§ What is being asked
If an entry includes an image, drop the image and copy the rest verbatim.

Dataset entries
□ □ □

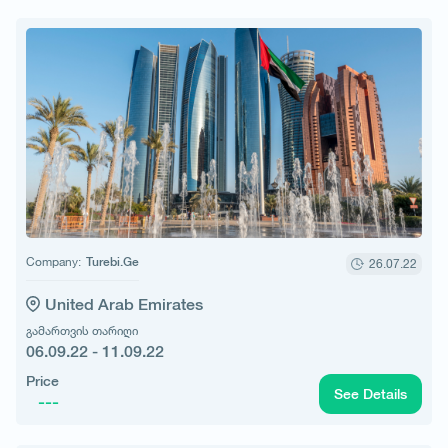
Company:
Turebi.Ge
26.07.22
United Arab Emirates
გამართვის თარიღი
06.09.22 - 11.09.22
Price
See Details
---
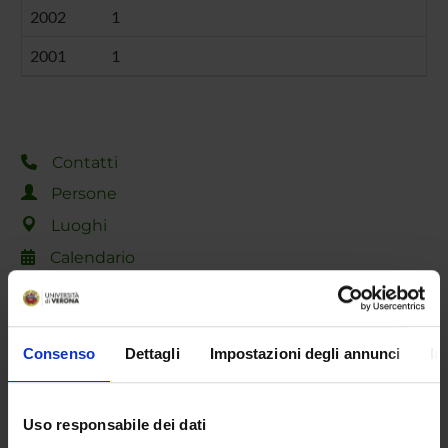
2002
1
2001
1
Contatti
Persone
Luoghi
Calendario
Consenso
Dettagli
Impostazioni degli annunci
In
Condividi
Uso responsabile dei dati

□ □ □

§ Response
Company:
Turebi.Ge
26.07.22
United Arab Emirates
გამართვის თარიღი
06.09.22 - 11.09.22
Price
See Details
---
2002
1
2001
1
Contatti
Persone
Luoghi
Calendario
Consenso
Dettagli
Impostazioni degli annunci
In
Condividi
Uso responsabile dei dati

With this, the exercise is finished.